Provided data
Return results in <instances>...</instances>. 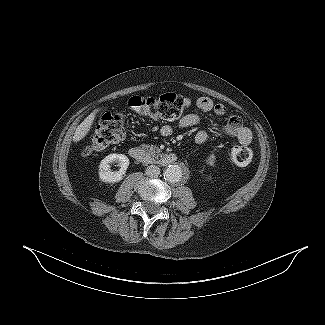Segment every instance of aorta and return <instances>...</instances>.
Returning a JSON list of instances; mask_svg holds the SVG:
<instances>
[{"label":"aorta","instance_id":"aorta-1","mask_svg":"<svg viewBox=\"0 0 325 325\" xmlns=\"http://www.w3.org/2000/svg\"><path fill=\"white\" fill-rule=\"evenodd\" d=\"M164 178L171 183L180 182L183 178V169L179 165H170L164 171Z\"/></svg>","mask_w":325,"mask_h":325}]
</instances>
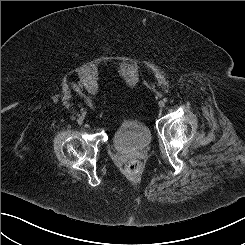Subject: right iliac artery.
I'll return each mask as SVG.
<instances>
[{
    "label": "right iliac artery",
    "mask_w": 245,
    "mask_h": 245,
    "mask_svg": "<svg viewBox=\"0 0 245 245\" xmlns=\"http://www.w3.org/2000/svg\"><path fill=\"white\" fill-rule=\"evenodd\" d=\"M76 118L74 116H71V120L74 121Z\"/></svg>",
    "instance_id": "obj_1"
}]
</instances>
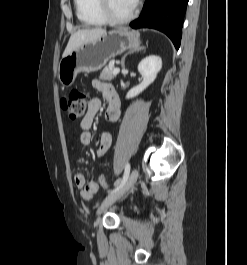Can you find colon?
Returning a JSON list of instances; mask_svg holds the SVG:
<instances>
[{"label": "colon", "mask_w": 247, "mask_h": 265, "mask_svg": "<svg viewBox=\"0 0 247 265\" xmlns=\"http://www.w3.org/2000/svg\"><path fill=\"white\" fill-rule=\"evenodd\" d=\"M87 104V93L79 89L72 90L61 100V107L68 113L72 120L79 119L85 114ZM99 184L104 189H109L110 187V181L103 173L99 175Z\"/></svg>", "instance_id": "obj_1"}]
</instances>
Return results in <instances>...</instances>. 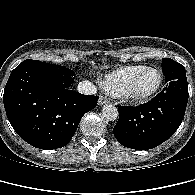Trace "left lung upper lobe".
<instances>
[{"mask_svg":"<svg viewBox=\"0 0 195 195\" xmlns=\"http://www.w3.org/2000/svg\"><path fill=\"white\" fill-rule=\"evenodd\" d=\"M162 67L166 82L187 79L184 66L171 58H163Z\"/></svg>","mask_w":195,"mask_h":195,"instance_id":"left-lung-upper-lobe-1","label":"left lung upper lobe"}]
</instances>
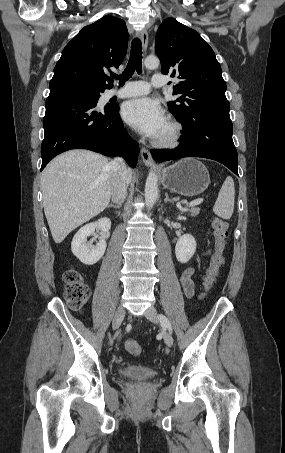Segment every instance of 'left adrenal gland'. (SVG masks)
<instances>
[{
  "instance_id": "left-adrenal-gland-1",
  "label": "left adrenal gland",
  "mask_w": 285,
  "mask_h": 453,
  "mask_svg": "<svg viewBox=\"0 0 285 453\" xmlns=\"http://www.w3.org/2000/svg\"><path fill=\"white\" fill-rule=\"evenodd\" d=\"M165 196H166V198L164 199L165 203L170 202V203L174 204V202L169 198L168 193H165Z\"/></svg>"
}]
</instances>
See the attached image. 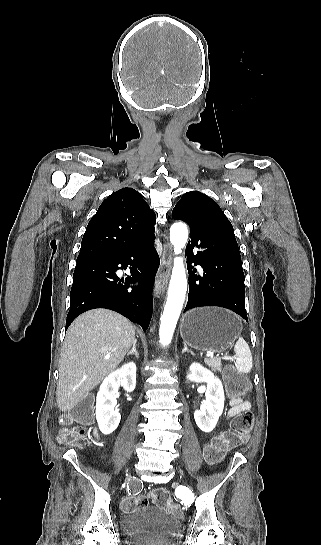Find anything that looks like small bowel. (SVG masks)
<instances>
[{
    "instance_id": "c3829d8e",
    "label": "small bowel",
    "mask_w": 321,
    "mask_h": 545,
    "mask_svg": "<svg viewBox=\"0 0 321 545\" xmlns=\"http://www.w3.org/2000/svg\"><path fill=\"white\" fill-rule=\"evenodd\" d=\"M250 409V403L247 401H244L242 398H232L230 400V409L228 411V417H233L234 415L242 412L247 411ZM95 437H99L98 430H95L94 432Z\"/></svg>"
}]
</instances>
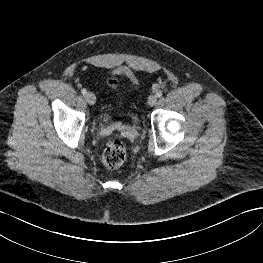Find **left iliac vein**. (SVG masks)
<instances>
[{
    "label": "left iliac vein",
    "instance_id": "1",
    "mask_svg": "<svg viewBox=\"0 0 263 263\" xmlns=\"http://www.w3.org/2000/svg\"><path fill=\"white\" fill-rule=\"evenodd\" d=\"M157 102V96L156 95H151L149 98H148V106H153L155 105V103Z\"/></svg>",
    "mask_w": 263,
    "mask_h": 263
}]
</instances>
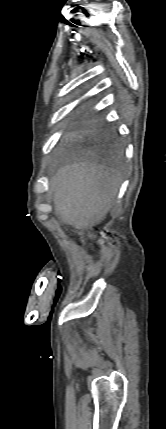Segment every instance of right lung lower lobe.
<instances>
[{
    "label": "right lung lower lobe",
    "mask_w": 166,
    "mask_h": 429,
    "mask_svg": "<svg viewBox=\"0 0 166 429\" xmlns=\"http://www.w3.org/2000/svg\"><path fill=\"white\" fill-rule=\"evenodd\" d=\"M92 129L94 130V133L96 135H99L102 137H106V136L110 135V133L104 129V127L102 125V121H100V120H96L92 123Z\"/></svg>",
    "instance_id": "obj_1"
}]
</instances>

Exercise goal
Copy only the lines running from the one that holds "Find **left iliac vein**. (SVG masks)" through the last line of the data, and include both of those lines. Do not copy any pictures.

Solution
Find **left iliac vein**. (SVG masks)
<instances>
[{
    "label": "left iliac vein",
    "instance_id": "1",
    "mask_svg": "<svg viewBox=\"0 0 263 263\" xmlns=\"http://www.w3.org/2000/svg\"><path fill=\"white\" fill-rule=\"evenodd\" d=\"M157 102V96L156 95H151L149 98H148V106H153L155 105V103Z\"/></svg>",
    "mask_w": 263,
    "mask_h": 263
}]
</instances>
Segment every instance of right lung lower lobe.
<instances>
[{
    "label": "right lung lower lobe",
    "mask_w": 166,
    "mask_h": 429,
    "mask_svg": "<svg viewBox=\"0 0 166 429\" xmlns=\"http://www.w3.org/2000/svg\"><path fill=\"white\" fill-rule=\"evenodd\" d=\"M92 129L94 130V133L96 135H99L102 137H106V136L110 135V133L104 129V127L102 125V121H100V120H96L92 123Z\"/></svg>",
    "instance_id": "obj_1"
}]
</instances>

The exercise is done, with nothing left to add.